We might also consider creating a service that acts as:
* A [[ https://en.wikipedia.org/wiki/Leaky_bucket | leaky bucket ]] if we don't want to permit bursts or [[ https://en.wikipedia.org/wiki/Token_bucket | token bucket ]] if we do (but at a fixed rate);
* A classful version of the above, if we want to "roll up" errors based on one or more normalized properties.

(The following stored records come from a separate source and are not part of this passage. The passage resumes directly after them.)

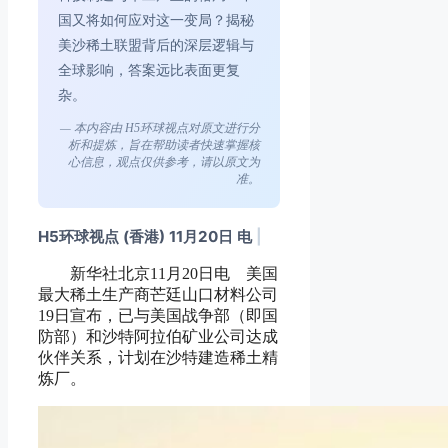
国又将如何应对这一变局？揭秘
美沙稀土联盟背后的深层逻辑与
全球影响，答案远比表面更复
杂。
— 本内容由 H5环球视点对原文进行分
析和提炼，旨在帮助读者快速掌握核
心信息，观点仅供参考，请以原文为
准。
H5环球视点 (香港) 11月20日 电
|
新华社北京11月20日电 美国
最大稀土生产商芒廷山口材料公司
19日宣布，已与美国战争部（即国
防部）和沙特阿拉伯矿业公司达成
伙伴关系，计划在沙特建造稀土精
炼厂。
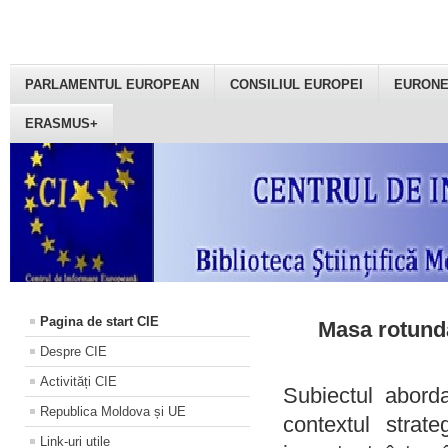
PARLAMENTUL EUROPEAN
CONSILIUL EUROPEI
EURON
ERASMUS+
Pagina de start CIE
Masa rotundă
Despre CIE
Activități CIE
Subiectul aborda
Republica Moldova și UE
contextul strat
Link-uri utile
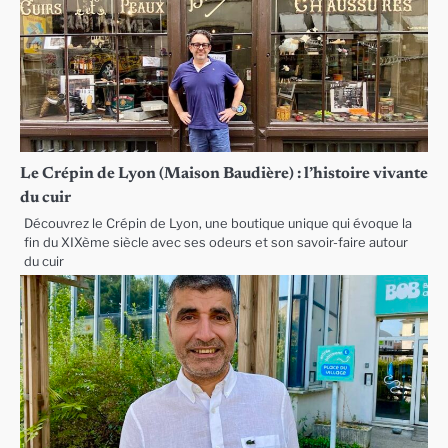
Le Crépin de Lyon (Maison Baudière) : l’histoire vivante
du cuir
Découvrez le Crépin de Lyon, une boutique unique qui évoque la
fin du XIXème siècle avec ses odeurs et son savoir-faire autour
du cuir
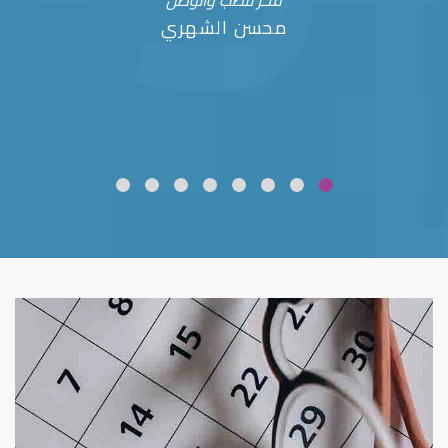
فخر للطب والوطن
محسن الشهري
ضعف نظر
قلوبال لرعاية العين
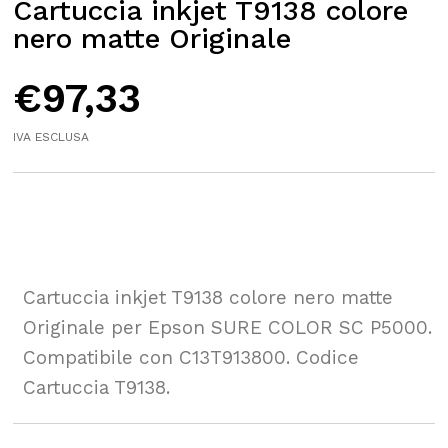
Cartuccia inkjet T9138 colore
nero matte Originale
€
97,33
IVA ESCLUSA
Cartuccia inkjet T9138 colore nero matte
Originale per Epson SURE COLOR SC P5000.
Compatibile con C13T913800. Codice
Cartuccia T9138.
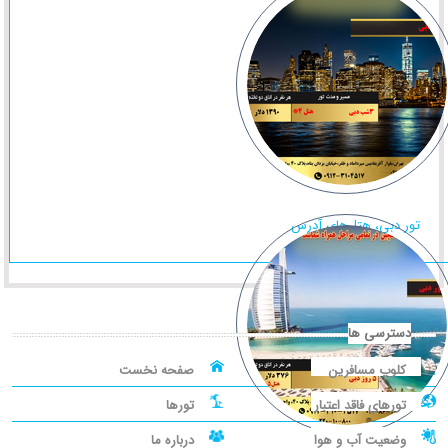
تور دبی، هتل‌های آدرس
دسترسی ها
کلوپ مسافرین
صفحه نخست
تورهای فاقد اعتبار
تورها
وضعیت آب و هوا
درباره ما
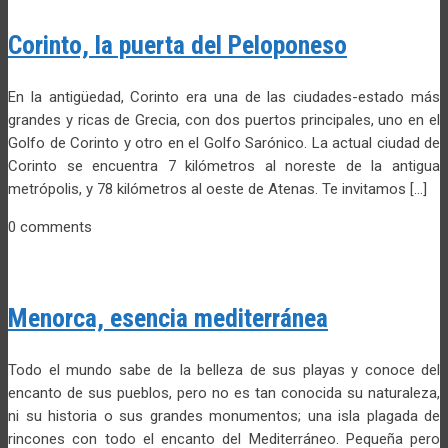
Corinto, la puerta del Peloponeso
En la antigüedad, Corinto era una de las ciudades-estado más
grandes y ricas de Grecia, con dos puertos principales, uno en el
Golfo de Corinto y otro en el Golfo Sarónico. La actual ciudad de
Corinto se encuentra 7 kilómetros al noreste de la antigua
metrópolis, y 78 kilómetros al oeste de Atenas. Te invitamos […]
0 comments
Menorca, esencia mediterránea
Todo el mundo sabe de la belleza de sus playas y conoce del
encanto de sus pueblos, pero no es tan conocida su naturaleza,
ni su historia o sus grandes monumentos; una isla plagada de
rincones con todo el encanto del Mediterráneo. Pequeña pero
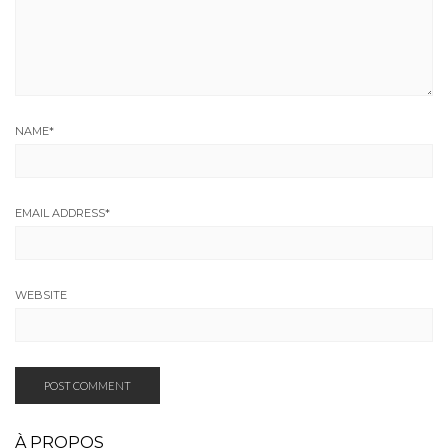
NAME
*
EMAIL ADDRESS
*
WEBSITE
À PROPOS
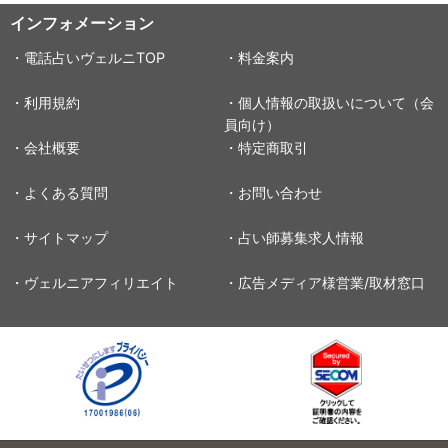
インフォメーション
・電話占いヴェルニTOP
・料金案内
・利用規約
・個人情報の取扱いについて（会
員向け）
・会社概要
・特定商取引
・よくある質問
・お問い合わせ
・サイトマップ
・占い師募集求人情報
・ヴェルニアフィリエイト
・広告メディア様営業/取材窓口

These services would allow us to maximise the number of clients that can report errors, thereby increasing the likelihood of capturing relatively low-rate errors. However, the introduction of any such service would require a long-term maintenance commitment from at least SRE.

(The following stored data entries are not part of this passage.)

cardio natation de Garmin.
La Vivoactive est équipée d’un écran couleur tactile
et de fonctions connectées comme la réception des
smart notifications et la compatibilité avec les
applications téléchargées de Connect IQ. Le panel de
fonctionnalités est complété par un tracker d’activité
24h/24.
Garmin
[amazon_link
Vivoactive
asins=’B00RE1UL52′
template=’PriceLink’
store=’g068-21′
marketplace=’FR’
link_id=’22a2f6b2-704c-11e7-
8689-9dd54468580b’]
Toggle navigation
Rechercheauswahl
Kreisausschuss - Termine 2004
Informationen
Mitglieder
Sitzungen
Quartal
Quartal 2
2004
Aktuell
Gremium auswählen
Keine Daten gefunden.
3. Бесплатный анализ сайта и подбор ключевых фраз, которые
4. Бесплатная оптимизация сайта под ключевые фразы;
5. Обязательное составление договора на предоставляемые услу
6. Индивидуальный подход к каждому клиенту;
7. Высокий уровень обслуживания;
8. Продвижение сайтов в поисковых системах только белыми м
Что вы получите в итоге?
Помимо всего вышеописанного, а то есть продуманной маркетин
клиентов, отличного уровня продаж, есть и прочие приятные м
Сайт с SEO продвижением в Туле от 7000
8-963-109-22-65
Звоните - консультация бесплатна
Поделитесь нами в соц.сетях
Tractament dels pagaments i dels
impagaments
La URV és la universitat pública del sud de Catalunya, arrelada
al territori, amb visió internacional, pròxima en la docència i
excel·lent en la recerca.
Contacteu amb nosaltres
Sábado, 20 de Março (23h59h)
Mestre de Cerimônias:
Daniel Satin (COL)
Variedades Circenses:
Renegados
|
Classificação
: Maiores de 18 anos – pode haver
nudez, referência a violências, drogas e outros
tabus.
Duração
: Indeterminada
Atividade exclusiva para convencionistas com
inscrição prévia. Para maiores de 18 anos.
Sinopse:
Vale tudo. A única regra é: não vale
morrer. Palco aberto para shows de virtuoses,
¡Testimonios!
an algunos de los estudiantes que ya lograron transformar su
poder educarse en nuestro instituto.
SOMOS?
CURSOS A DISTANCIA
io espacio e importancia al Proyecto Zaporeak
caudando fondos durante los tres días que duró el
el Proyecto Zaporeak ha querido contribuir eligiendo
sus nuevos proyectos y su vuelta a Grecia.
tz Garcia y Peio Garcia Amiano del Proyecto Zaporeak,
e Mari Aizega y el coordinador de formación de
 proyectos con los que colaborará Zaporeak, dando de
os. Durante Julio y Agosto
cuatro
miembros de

=== 2.3 Pre-existing tools for exploration
In 1.1.1, it was noted that Readers Web are already counting the number of client-side errors for users using the Minerva skin. We do so using [[ https://wikitech.wikimedia.org/wiki/Graphite#statsv | statsv ]]. Currently, we leverage that [[ https://wikitech.wikimedia.org/wiki/Graphite#statsv | statsv ]] makes requests to a beacon endpoint and that the Analytics team provides tools like [[ https://turnilo.wikimedia.org/ | Turnilo ]], which allow us to explore request data at a high-level, to find trends in client-side errors, e.g. [[ https://turnilo.wikimedia.org/#webrequest_sampled_128/3/N4IgbglgzgrghgGwgLzgFwgewHYgFwhLYCmAtAMYAWcATmiADQgYC2xyOx+IAomuQHoAqgBUAwoxAAzCAjTEaUfAG1QaAJ4AHLgVZcmNYlO4B9E3sl6ACgqwATJXlUg7MGuiy4CVgOwARSy0dQnRiKHomcOJNfFIARgBfAF0EhjUg7nCaCGwAc0lDYwI3CBNNdEpJOHIMHG4cyTBEGDCVEAEAI2JqnAFw9CgwECSmbEx6PClEKGJU9O1MtGy8gqNuEpMARxaadSqaz25yHDQ4HKUmJoQWx2UQAHViDrEkYmw0HhoaTBph0fH8FMEDNkpFNEg0Ld5sEsjl8kw7BA2NgoIcCMd3jk3hEQFAfhNQIVuJQIJDJIjDAc6gQ7GFyG9EStUoQkaT8NgYAgEHNmBldEj9C4BSi0SAzBYmLl3ByELRSXtvCI4gAJSR4uj4QlrAjigXkiCU2peEBwKD07CM/LMpAsNl4GXckYgNimtytPCgaAAWU5GEB02IkThCGCJLJTBYvogbTDShSTE0ORIdj8wtROFuTsT2GTAGV8cTSRdCMRcgzNULkenjRiMCR3pIbXaAKzMkm5ShIDsTB0JIA== | a graph client-side errors for users using the Minerva skin by continent ]]. It's worth noting that if this proposal were implemented, this facility would still be available.